I did have some issues with the human character animations. They’d continue to move their arms around as if they were still talking during some dialogue sections (notably during the opening scene), there didn’t appear to be any actual mouth movement and the models looked particularly stiff as they were moving about.
The sound on Blackout is something that really stands out to me too. Tommi Hartikainen did such a wonderful job on the sound design and the score. Hearing those creaks of the vents around me and the echoes of the characters’ death throes did wonders to keep the tension.
Alien: Blackout has clearly been built from the ground-up for the mobile platform and I would say for the most part it very much works as part of its strength and charm. I love that you’re actually playing Amanda using a tablet device. I thought it worked really well and was another element of Alien: Blackout that added to the immersion effect.
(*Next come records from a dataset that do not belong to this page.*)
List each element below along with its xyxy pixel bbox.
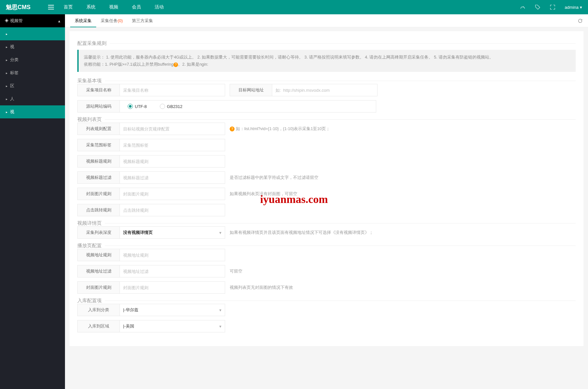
section-basic: 采集基本项 <box>77 78 105 84</box>
chevron-down-icon: ▾ <box>219 230 222 235</box>
input-vid-url-rule[interactable] <box>120 249 225 261</box>
input-range-tag[interactable] <box>120 139 225 151</box>
sidebar-item-5[interactable]: ▸人 <box>0 92 65 105</box>
label-store-cate: 入库到分类 <box>78 304 120 316</box>
sidebar-item-2[interactable]: ▸分类 <box>0 53 65 66</box>
label-title-rule: 视频标题规则 <box>78 155 120 167</box>
section-detail-page: 视频详情页 <box>77 220 105 226</box>
help-icon: ? <box>230 127 235 131</box>
radio-utf8[interactable]: UTF-8 <box>124 104 150 109</box>
section-store: 入库配置项 <box>77 298 105 304</box>
select-store-cate[interactable]: |-华尔兹▾ <box>120 304 225 316</box>
dashboard-icon[interactable] <box>520 4 526 10</box>
menu-toggle-icon[interactable] <box>48 5 59 9</box>
section-list-page: 视频列表页 <box>77 116 105 123</box>
username: admina <box>565 5 579 10</box>
label-src-encode: 源站网站编码 <box>78 101 120 112</box>
input-cover-rule[interactable] <box>120 188 225 200</box>
label-cover-rule2: 封面图片规则 <box>78 282 120 293</box>
label-list-rule: 列表规则配置 <box>78 123 120 135</box>
hint-depth: 如果有视频详情页并且该页面有视频地址情况下可选择《没有视频详情页》； <box>230 230 373 235</box>
hint-cover-rule2: 视频列表页无封面图的情况下有效 <box>230 285 293 290</box>
input-target-url[interactable] <box>272 84 377 96</box>
fullscreen-icon[interactable] <box>550 4 556 10</box>
input-title-filter[interactable] <box>120 172 225 183</box>
hint-cover-rule: 如果视频列表页没有封面图，可留空 <box>230 191 297 197</box>
label-depth: 采集列表深度 <box>78 227 120 238</box>
tab-thirdparty[interactable]: 第三方采集 <box>127 14 158 27</box>
tab-system-collect[interactable]: 系统采集 <box>70 14 96 27</box>
chevron-down-icon: ▾ <box>580 5 582 10</box>
input-list-rule[interactable] <box>120 123 225 135</box>
nav-system[interactable]: 系统 <box>86 4 96 10</box>
tip-box: 温馨提示： 1. 使用此功能，服务器内条必须大于4G或以上。 2. 如果数据量大… <box>77 50 576 72</box>
label-title-filter: 视频标题过滤 <box>78 172 120 183</box>
select-store-area[interactable]: |-美国▾ <box>120 320 225 332</box>
sidebar-item-6[interactable]: ▸视 <box>0 105 65 118</box>
sidebar-item-3[interactable]: ▸标签 <box>0 66 65 79</box>
tag-icon[interactable] <box>535 4 541 10</box>
label-target-url: 目标网站地址 <box>230 84 272 96</box>
input-vid-url-filter[interactable] <box>120 265 225 277</box>
tab-collect-tasks[interactable]: 采集任务(0) <box>96 14 127 27</box>
sidebar-item-1[interactable]: ▸视 <box>0 40 65 53</box>
label-vid-url-filter: 视频地址过滤 <box>78 265 120 277</box>
refresh-icon[interactable] <box>578 18 583 23</box>
input-title-rule[interactable] <box>120 155 225 167</box>
radio-gb2312[interactable]: GB2312 <box>160 104 183 109</box>
nav-video[interactable]: 视频 <box>109 4 118 10</box>
hint-vid-url-filter: 可留空 <box>230 269 242 274</box>
select-depth[interactable]: 没有视频详情页▾ <box>120 227 225 238</box>
section-config-rule: 配置采集规则 <box>77 40 110 47</box>
chevron-down-icon: ▾ <box>219 308 222 313</box>
chevron-down-icon: ▾ <box>219 324 222 329</box>
sidebar-item-0[interactable]: ▸ <box>0 27 65 40</box>
input-jump-rule[interactable] <box>120 204 225 216</box>
label-cover-rule: 封面图片规则 <box>78 188 120 200</box>
label-vid-url-rule: 视频地址规则 <box>78 249 120 261</box>
help-icon: ? <box>173 62 178 67</box>
hint-title-filter: 是否过滤标题中的某字符或文字，不过滤请留空 <box>230 175 318 181</box>
user-menu[interactable]: admina ▾ <box>565 5 582 10</box>
label-range-tag: 采集范围标签 <box>78 139 120 151</box>
sidebar-group[interactable]: ◈ 视频管 ▴ <box>0 14 65 27</box>
sidebar-item-4[interactable]: ▸区 <box>0 79 65 92</box>
input-cover-rule2[interactable] <box>120 282 225 293</box>
label-jump-rule: 点击跳转规则 <box>78 204 120 216</box>
label-store-area: 入库到区域 <box>78 320 120 332</box>
chevron-up-icon: ▴ <box>58 19 60 23</box>
nav-home[interactable]: 首页 <box>64 4 73 10</box>
brand-logo: 魅思CMS <box>6 3 48 11</box>
input-proj-name[interactable] <box>120 84 225 96</box>
nav-member[interactable]: 会员 <box>132 4 141 10</box>
hint-list-rule: ?如：list.html?vid={1-10}，{1-10}表示采集1至10页； <box>230 126 330 132</box>
label-proj-name: 采集项目名称 <box>78 84 120 96</box>
section-play-page: 播放页配置 <box>77 243 105 249</box>
nav-activity[interactable]: 活动 <box>155 4 164 10</box>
Now that said, I did sometimes struggle with selecting the correct dot or hitting that vent close in time. Whilst my stomach may have expanded over the years, my fingers have remained mostly average in width. I was playing this on my Samsung Galaxy S8+ so I was playing it on a larger phone screen but I was still having issues occasionally. It is possible to zoom in on the map but that takes precious seconds to do and to pull back from.
Obviously, it works better on larger screens. I’ve tried Alien: Blackout on several different formats including my tablet, screen-sharing on the TV and on the PC via Android emulator. Honestly, while I love that this has been built specifically for the mobile and love having this in my pocket, I had the most fun with it on the PC. I know the possibility of porting Alien: Blackout across to platforms has been talked about and I’d really like to see that leap made.
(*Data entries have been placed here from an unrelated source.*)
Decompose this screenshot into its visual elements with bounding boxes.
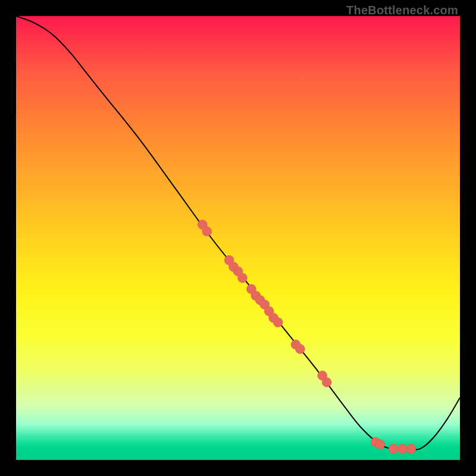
data-point (397, 444, 407, 453)
data-point (273, 318, 283, 327)
bottleneck-curve (16, 16, 460, 450)
data-point (295, 345, 305, 354)
data-point (202, 227, 212, 236)
data-point (389, 444, 398, 453)
data-point (375, 440, 385, 449)
data-point (406, 444, 416, 453)
data-point (237, 273, 247, 283)
data-point (322, 377, 331, 387)
data-points-group (198, 220, 416, 454)
watermark-text: TheBottleneck.com (346, 4, 458, 17)
chart-svg (16, 16, 460, 460)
I’d also love to see more of this format whether an Alien: Blackout 2 or something else. I know comparisons have been made to Five Nights At Freddy’s but I haven’t played those games. But Blackout felt Alien to me. It might not be the Alien I’m used to playing but it slotted right in and felt like something I could expect to see play out in a film.
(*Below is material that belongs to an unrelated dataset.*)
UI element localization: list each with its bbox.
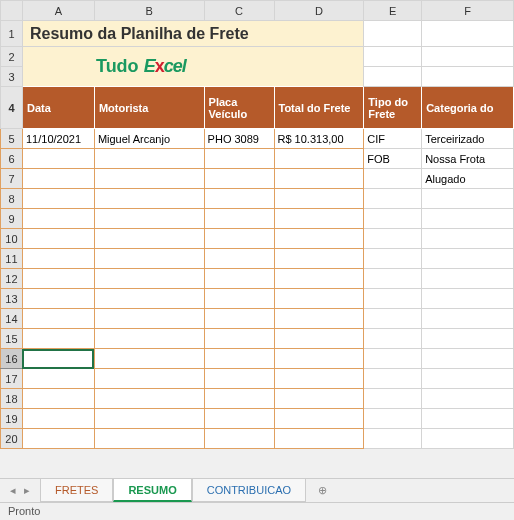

I think there’s more to be found to the game-play style too. I’d love to see things like audio distractions, using gas to repel the Alien or being able to vent areas into space. I genuinely think there’s a lot of potential in this kind of format.
All of these elements came together to create a nice slice of the Alien universe that fit onto my phone. Though I would never say Blackout scared me in the same way that Isolation did, it was able to create a very tense atmosphere that had me immersed in this world. I was constantly on edge, flicking between cameras or the map. And my heart-rate certainly got going when I heard those clunks in the vent that meant Jr. was on his way to me!
Unfortunately, the game is a little on the short side. It’s possible to complete the game in just over an hour. However, that’s only if you just keep on charging forward without restarting levels to get as many of the characters through as you can.
Whilst I did enjoy the final mission, the ending itself felt somewhat lacklustre. It would have been nice to see an ending that involved you, as Amanda, somewhat more personally. To help her escape in some way, rather than just that quick cutscene.
Unless you’re interested in trying to go back and ensure that all the characters survive – and there’s achievement and alternate dialogue reasons to do that – that’s not a huge amount of replayability in Alien: Blackout. I can see myself going back to dip into the gameplay experience but I would have liked to have seen a longer game. I wouldn’t be opposed to further missions, or even a sequel, being released sometime further down the line.
When all is said and done, this is another piece of Alien property that I can feel the love and care of the developers in it and to me that says so much. Alien: Blackout is another lovingly crafted slice of the Alien universe and the Alien experience, this one just happens to fit right in your pocket. I’d love an Alien: Isolation 2 as much as the next masochism obsessed Alien gamer, but I’m so happy we got Alien: Blackout.
Due to how much I enjoyed the game, I’d been wanting to give it an 8 but unfortunately, the short length and lack of replayability made me knock it down a point. From Aaron Percival, here at Alien vs. Predator Galaxy, I award Alien: Blackout with a 7 out of 10.